Thursday, December 10, 2020

The Month That Was - November 2020

I'm very late this month.  Travelling post Thanksgiving.  More to say about that next month.  

The first snow.  We had a couple of 70 degree days early in the month, and a couple of 60 degree days before Thanksgiving, but from now on it's nothing but cold. Part of me misses the years past when I could spend Thanksgiving betting football in Vegas and adventuring around the Southwest.
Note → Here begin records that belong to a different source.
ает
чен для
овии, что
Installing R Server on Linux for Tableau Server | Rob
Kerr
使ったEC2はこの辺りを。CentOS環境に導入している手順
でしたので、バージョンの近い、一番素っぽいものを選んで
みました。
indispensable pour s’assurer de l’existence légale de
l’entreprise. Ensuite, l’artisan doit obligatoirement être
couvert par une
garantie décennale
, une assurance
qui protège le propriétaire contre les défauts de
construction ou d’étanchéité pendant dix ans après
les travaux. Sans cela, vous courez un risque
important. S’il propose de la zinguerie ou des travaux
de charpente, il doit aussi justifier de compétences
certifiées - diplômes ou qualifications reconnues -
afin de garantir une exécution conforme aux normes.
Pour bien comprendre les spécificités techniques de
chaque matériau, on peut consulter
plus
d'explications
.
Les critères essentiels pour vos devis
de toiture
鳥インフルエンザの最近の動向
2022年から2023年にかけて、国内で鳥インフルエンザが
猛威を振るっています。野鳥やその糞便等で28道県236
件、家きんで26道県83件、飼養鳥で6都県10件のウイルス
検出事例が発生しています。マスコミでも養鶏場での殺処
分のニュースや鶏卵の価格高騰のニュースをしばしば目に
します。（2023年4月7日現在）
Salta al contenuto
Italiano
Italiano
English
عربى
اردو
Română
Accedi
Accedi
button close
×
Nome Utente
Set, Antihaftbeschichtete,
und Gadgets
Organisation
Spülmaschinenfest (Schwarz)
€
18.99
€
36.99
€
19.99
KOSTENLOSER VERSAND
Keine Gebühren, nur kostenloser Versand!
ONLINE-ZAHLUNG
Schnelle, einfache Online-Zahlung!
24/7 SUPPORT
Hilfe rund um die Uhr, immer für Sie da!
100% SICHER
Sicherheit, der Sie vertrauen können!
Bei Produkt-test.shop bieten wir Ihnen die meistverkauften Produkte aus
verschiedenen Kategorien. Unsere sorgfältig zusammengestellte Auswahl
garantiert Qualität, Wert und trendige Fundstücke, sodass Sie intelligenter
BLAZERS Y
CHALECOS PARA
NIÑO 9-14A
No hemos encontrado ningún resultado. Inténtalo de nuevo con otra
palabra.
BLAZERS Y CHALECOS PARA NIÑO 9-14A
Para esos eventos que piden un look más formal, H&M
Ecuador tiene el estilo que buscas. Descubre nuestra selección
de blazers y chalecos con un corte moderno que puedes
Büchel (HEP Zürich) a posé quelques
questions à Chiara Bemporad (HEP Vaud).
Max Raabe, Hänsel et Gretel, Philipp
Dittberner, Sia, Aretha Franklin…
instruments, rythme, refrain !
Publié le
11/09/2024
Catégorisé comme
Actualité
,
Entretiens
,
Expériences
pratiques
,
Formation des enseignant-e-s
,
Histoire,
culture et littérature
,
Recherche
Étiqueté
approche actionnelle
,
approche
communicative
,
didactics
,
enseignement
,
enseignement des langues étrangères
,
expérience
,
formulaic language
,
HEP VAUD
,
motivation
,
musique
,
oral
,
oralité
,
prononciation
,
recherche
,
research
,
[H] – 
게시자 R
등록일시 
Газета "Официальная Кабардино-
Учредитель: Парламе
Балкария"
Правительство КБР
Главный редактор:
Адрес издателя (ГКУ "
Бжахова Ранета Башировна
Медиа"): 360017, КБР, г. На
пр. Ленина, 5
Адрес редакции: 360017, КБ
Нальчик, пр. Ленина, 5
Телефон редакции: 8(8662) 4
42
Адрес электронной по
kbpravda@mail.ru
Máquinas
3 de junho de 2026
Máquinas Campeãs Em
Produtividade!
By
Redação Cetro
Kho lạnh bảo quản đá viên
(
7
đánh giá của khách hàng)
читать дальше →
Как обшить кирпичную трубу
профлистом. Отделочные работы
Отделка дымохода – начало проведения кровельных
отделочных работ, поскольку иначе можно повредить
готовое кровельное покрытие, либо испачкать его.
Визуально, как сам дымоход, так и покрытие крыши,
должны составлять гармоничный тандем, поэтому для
I note a low level hum of concern in the air for what the combination of winter doldrums and social restrictions will do to mental health in general.  


For the longest time I had dreams of spending winters somewhere there was no winter.  Now I am more sanguine about the prospects. This is due to being a homeowner.  Winter is a multi-month respite from yard work.  Also the swarms of stink bugs and yellowjackets that plague the fall are gone.  A big part of mental health is finding reasons to be grateful.


Another good thing:  I think I have found my way around the fundamental conceptual hole in my latest manuscript.  It will take a bit of rework, but not as much as I had feared.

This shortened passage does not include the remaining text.